Gut-Brain Interactions: Buffington et al. (2016) and Reber et al. (2016)

Buffington et al. (2016) and Reber et al. (2016) present quite fascinating approaches to studying the interactions or ‘axis’ between the rodent (and human) gut and brain. As the gut is a primary route for bringing things from the environment into our body, these two studies present very clear and convincing evidence for the relevance and translatable validity of their various hypotheses. 

One of the most interesting conclusions to me from Buffington et al. was that co-housing three high-fat diet offspring with just one regular-diet offspring was enough to rescue their social behavior deficits and microbiome profiles. This is remarkable, and I would like to hear more about possible mechanisms for this transfer to actually occur. Although the article mentions that mice do eat each other’s feces to transfer microbiota, could there be a certain “threshold” or level of bacteria needed to observe this phenotype switch? That is, how many more high-fat diet mice could have been housed with this one regular-diet mouse for the same changes to have been observed? Is there an “unlimited” potential of this transfer process, or are there other considerations to be taken?

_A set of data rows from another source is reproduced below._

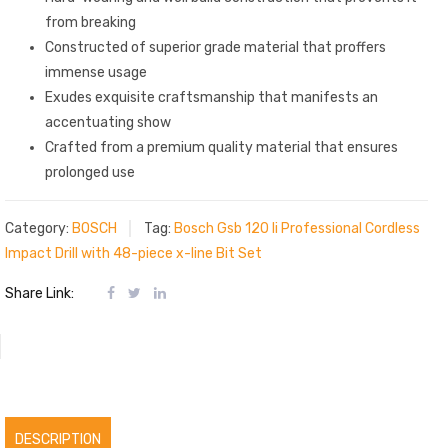
from breaking
Constructed of superior grade material that proffers
immense usage
Exudes exquisite craftsmanship that manifests an
accentuating show
Crafted from a premium quality material that ensures
prolonged use
Category:
BOSCH
Tag:
Bosch Gsb 120 li Professional Cordless
Impact Drill with 48-piece x-line Bit Set
Share Link:
DESCRIPTION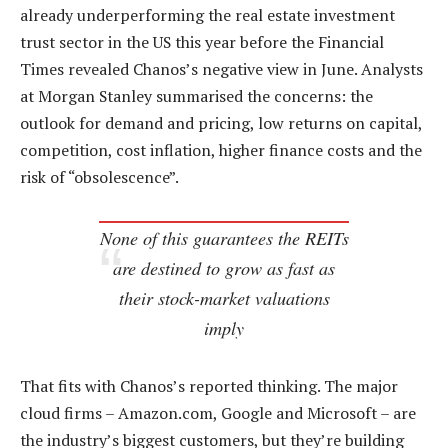
already underperforming the real estate investment
trust sector in the US this year before the Financial
Times revealed Chanos’s negative view in June. Analysts
at Morgan Stanley summarised the concerns: the
outlook for demand and pricing, low returns on capital,
competition, cost inflation, higher finance costs and the
risk of “obsolescence”.
None of this guarantees the REITs
are destined to grow as fast as
their stock-market valuations
imply
That fits with Chanos’s reported thinking. The major
cloud firms – Amazon.com, Google and Microsoft – are
the industry’s biggest customers, but they’re building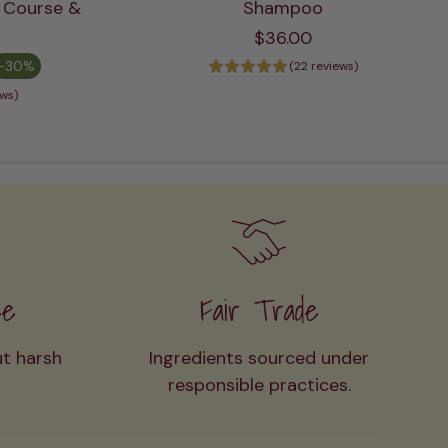
+ Course &
Shampoo
ADD TO CART
$36.00
-30%
(22 reviews)
ews)
ee
Fair Trade
ut harsh
Ingredients sourced under
responsible practices.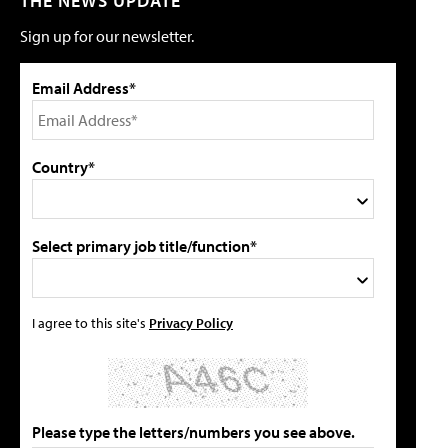
THE NEWS UPDATE
Sign up for our newsletter.
Email Address*
Country*
Select primary job title/function*
I agree to this site's
Privacy Policy
Please type the letters/numbers you see above.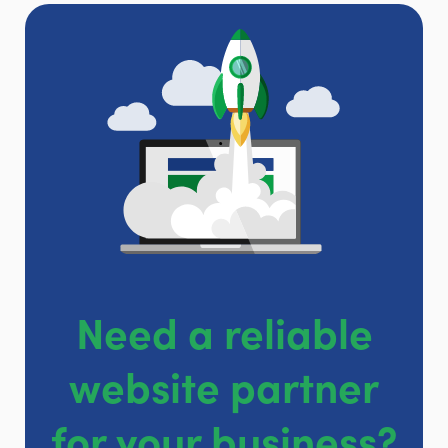
Need a reliable
website partner
for your business?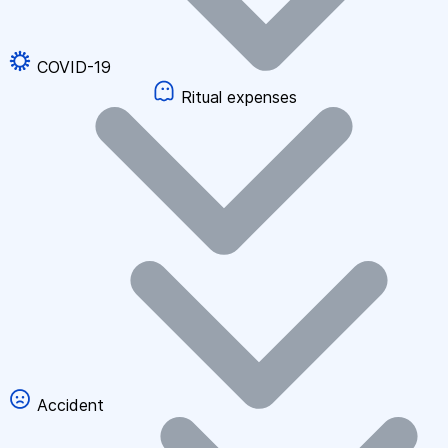
COVID-19
Ritual expenses
Accident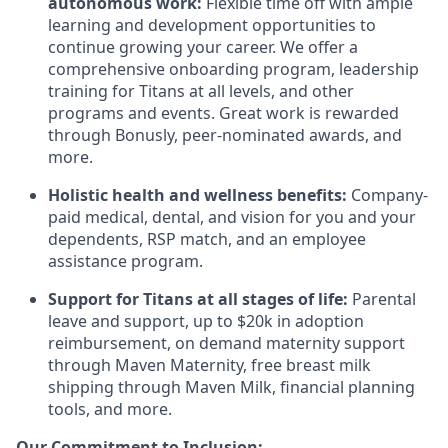
autonomous work:
Flexible time off with ample
learning and development opportunities to
continue growing your career. We offer a
comprehensive onboarding program, leadership
training for Titans at all levels, and other
programs and events. Great work is rewarded
through Bonusly, peer-nominated awards, and
more.
Holistic health and wellness benefits:
Company-
paid medical, dental, and vision for you and your
dependents, RSP match, and an employee
assistance program.
Support for Titans at all stages of life:
Parental
leave and support, up to $20k in adoption
reimbursement, on demand maternity support
through Maven Maternity, free breast milk
shipping through Maven Milk, financial planning
tools, and more.
Our Commitment to Inclusion: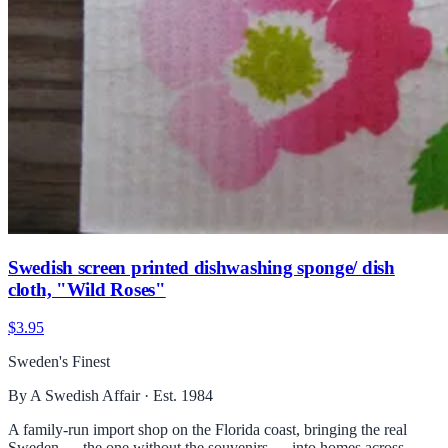
Swedish screen printed dishwashing sponge/ dish
cloth, "Wild Roses"
$3.95
Sweden's Finest
By A Swedish Affair · Est. 1984
A family-run import shop on the Florida coast, bringing the real
Sweden — the one without the souvenirs — into homes across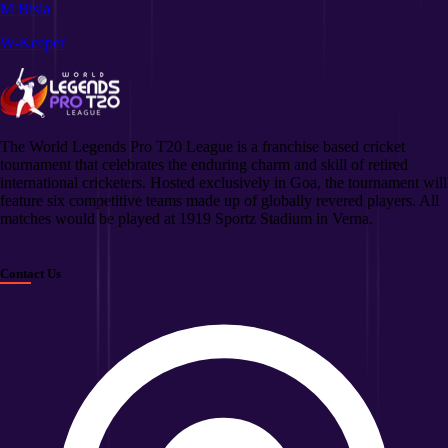
M Bisla
W-Keeper
The World Legends Pro T20 League is a franchise based cricket
tournament that celebrates the enduring charm and skill of retired
international cricketers. Hosted exclusively in Goa, the tournament will
feature six competitive teams made up of globally revered players. All
matches would be played at 1919 Sportz Stadium in Verna.
Contact Us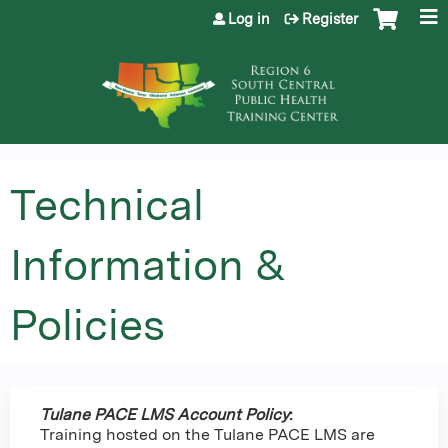
Jump to content
Log in
Register
Technical
Information &
Policies
Tulane PACE LMS Account Policy
:
Training hosted on the Tulane PACE LMS are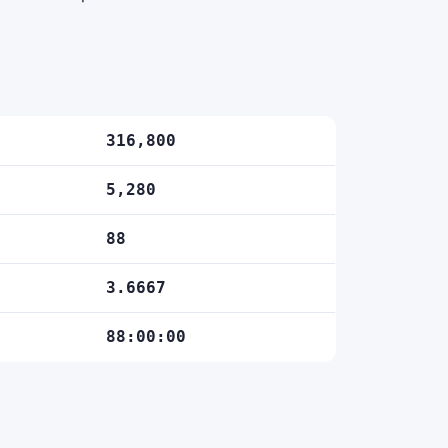
316,800
5,280
88
3.6667
88:00:00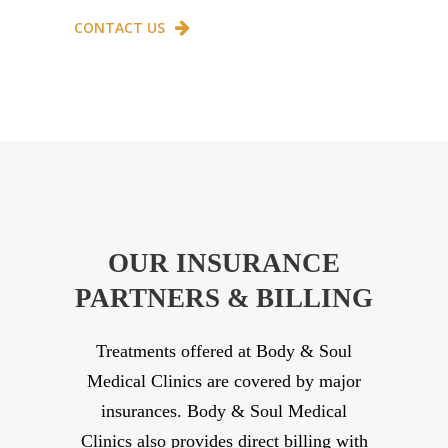
CONTACT US
OUR INSURANCE
PARTNERS & BILLING
Treatments offered at Body & Soul
Medical Clinics are covered by major
insurances. Body & Soul Medical
Clinics also provides direct billing with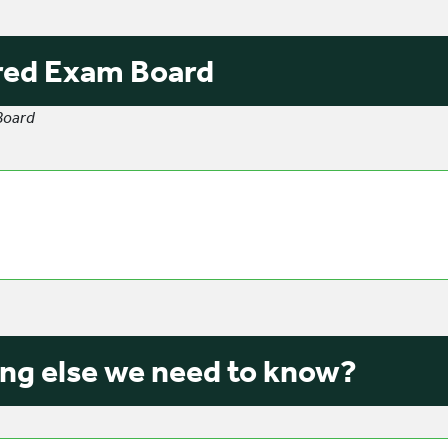
red Exam Board
Board
ng else we need to know?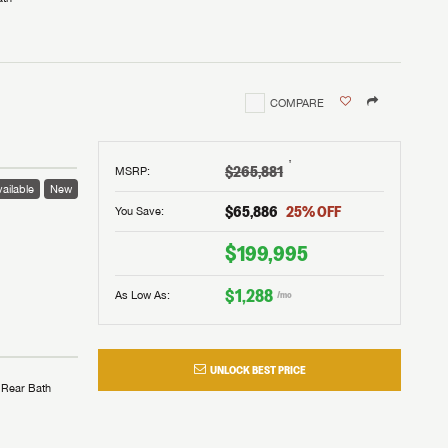
COMPARE
†
$265,881
MSRP
:
ailable
New
$65,886
25
% OFF
You Save:
$199,995
$1,288
As Low As:
/mo
UNLOCK BEST PRICE
Rear Bath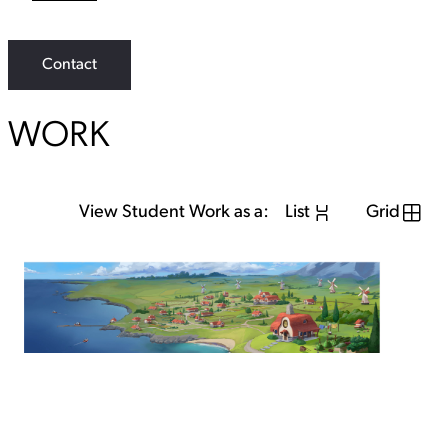
L
i
n
k
Contact
WORK
View Student Work as a:
List
Grid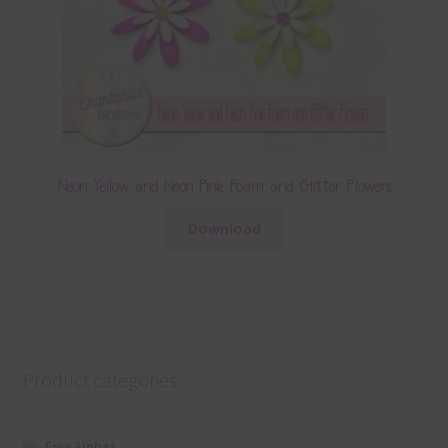
Neon Yellow and Neon Pink Foam and Glitter Flowers
Download
Product categories
Free Alphas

Another question I had regarding the same conclusion was about potential reciprocal effects. Again, the high-fat diet offspring were housed with a regular-diet mouse in order to reverse deficits in the high-fat offspring. However, is it possible for the experimental set-up to be altered where the regular-diet mice become negatively impacted? In other words, instead of regular-diet mice helping the deficient mice regain bacteria, could the high-fat diet mice actually induce negative changes in the other and take away some of their bacteria to match the microbiome of the high-fat diet mice? I don’t know if there is a paradigm where this could be observed, but I am mostly wondering if there is always a beneficial/positive outcome from fecal transfers or if there are scenarios where the outcomes are negative, too.

A final thought on these articles relates to Reber et al. One of their primary findings was that immunized mice exposed to a chronic stressor had decreased anxiety-like behavior on the EPM, which then went on to impact gene and microglia-related observations. While I do think their conclusion is valid, it has been brought up several times this semester that the EPM can be an imperfect measure of anxiety and is also just one behavioral paradigm. I wonder if the researchers considered confirming their results with 1-2 other tests, such as the open field test or novelty suppressed feeding. For me, the additional data would have strengthened their conclusion and increased its overall credibility in the context of their other findings.